Exercise description:
Restate word for word the lines of the records below, starting at the line that contains "You are a GUI agent. The screenshot is 1002×1736." and ending at the line that contains "Infos Cookies (596, 1695)", with both of those lines included and nothing else.

[Saved entries]

--

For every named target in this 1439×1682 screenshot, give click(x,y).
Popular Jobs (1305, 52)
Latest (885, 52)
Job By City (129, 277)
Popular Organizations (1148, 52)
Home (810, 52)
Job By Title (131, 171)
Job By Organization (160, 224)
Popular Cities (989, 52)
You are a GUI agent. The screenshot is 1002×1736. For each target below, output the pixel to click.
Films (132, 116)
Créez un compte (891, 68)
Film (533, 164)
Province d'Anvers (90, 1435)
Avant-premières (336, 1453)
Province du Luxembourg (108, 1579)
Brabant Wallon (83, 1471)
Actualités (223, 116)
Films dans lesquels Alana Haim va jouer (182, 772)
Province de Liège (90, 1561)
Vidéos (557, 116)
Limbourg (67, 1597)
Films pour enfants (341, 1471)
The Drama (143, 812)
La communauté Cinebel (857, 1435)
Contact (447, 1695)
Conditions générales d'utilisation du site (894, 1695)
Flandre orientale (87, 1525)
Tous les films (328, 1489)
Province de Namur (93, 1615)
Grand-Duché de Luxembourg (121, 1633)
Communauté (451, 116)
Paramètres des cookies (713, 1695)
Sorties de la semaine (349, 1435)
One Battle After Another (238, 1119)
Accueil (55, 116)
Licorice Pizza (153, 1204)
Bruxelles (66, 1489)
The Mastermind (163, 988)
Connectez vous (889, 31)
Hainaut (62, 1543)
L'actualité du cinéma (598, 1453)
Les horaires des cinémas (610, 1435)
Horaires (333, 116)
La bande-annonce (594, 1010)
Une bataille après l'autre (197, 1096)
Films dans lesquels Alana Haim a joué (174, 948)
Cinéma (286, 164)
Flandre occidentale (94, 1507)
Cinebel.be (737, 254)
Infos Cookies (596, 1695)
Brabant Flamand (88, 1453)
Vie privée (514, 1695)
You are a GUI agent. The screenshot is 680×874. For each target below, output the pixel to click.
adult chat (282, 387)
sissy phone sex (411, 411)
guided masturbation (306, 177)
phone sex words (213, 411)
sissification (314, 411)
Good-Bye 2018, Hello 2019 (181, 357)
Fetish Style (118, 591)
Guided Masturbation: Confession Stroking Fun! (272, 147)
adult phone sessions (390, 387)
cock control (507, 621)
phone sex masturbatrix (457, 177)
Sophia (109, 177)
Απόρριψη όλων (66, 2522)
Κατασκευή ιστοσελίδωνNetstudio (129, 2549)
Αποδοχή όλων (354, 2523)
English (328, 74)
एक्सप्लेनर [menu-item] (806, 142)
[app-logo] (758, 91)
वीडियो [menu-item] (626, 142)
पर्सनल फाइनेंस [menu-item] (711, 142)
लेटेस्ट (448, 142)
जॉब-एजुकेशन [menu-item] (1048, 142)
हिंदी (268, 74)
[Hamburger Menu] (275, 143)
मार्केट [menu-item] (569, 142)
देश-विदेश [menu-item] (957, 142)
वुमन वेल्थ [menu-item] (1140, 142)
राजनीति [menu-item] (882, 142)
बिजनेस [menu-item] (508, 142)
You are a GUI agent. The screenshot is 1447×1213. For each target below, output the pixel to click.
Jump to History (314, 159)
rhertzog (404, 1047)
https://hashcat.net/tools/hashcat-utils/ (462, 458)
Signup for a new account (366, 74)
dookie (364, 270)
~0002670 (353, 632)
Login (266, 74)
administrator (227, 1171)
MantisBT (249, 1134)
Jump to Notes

--

Response to the task:
You are a GUI agent. The screenshot is 1002×1736. For each target below, output the pixel to click.
Films (132, 116)
Créez un compte (891, 68)
Film (533, 164)
Province d'Anvers (90, 1435)
Avant-premières (336, 1453)
Province du Luxembourg (108, 1579)
Brabant Wallon (83, 1471)
Actualités (223, 116)
Films dans lesquels Alana Haim va jouer (182, 772)
Province de Liège (90, 1561)
Vidéos (557, 116)
Limbourg (67, 1597)
Films pour enfants (341, 1471)
The Drama (143, 812)
La communauté Cinebel (857, 1435)
Contact (447, 1695)
Conditions générales d'utilisation du site (894, 1695)
Flandre orientale (87, 1525)
Tous les films (328, 1489)
Province de Namur (93, 1615)
Grand-Duché de Luxembourg (121, 1633)
Communauté (451, 116)
Paramètres des cookies (713, 1695)
Sorties de la semaine (349, 1435)
One Battle After Another (238, 1119)
Accueil (55, 116)
Licorice Pizza (153, 1204)
Bruxelles (66, 1489)
The Mastermind (163, 988)
Connectez vous (889, 31)
Hainaut (62, 1543)
L'actualité du cinéma (598, 1453)
Les horaires des cinémas (610, 1435)
Horaires (333, 116)
La bande-annonce (594, 1010)
Une bataille après l'autre (197, 1096)
Films dans lesquels Alana Haim a joué (174, 948)
Cinéma (286, 164)
Flandre occidentale (94, 1507)
Cinebel.be (737, 254)
Infos Cookies (596, 1695)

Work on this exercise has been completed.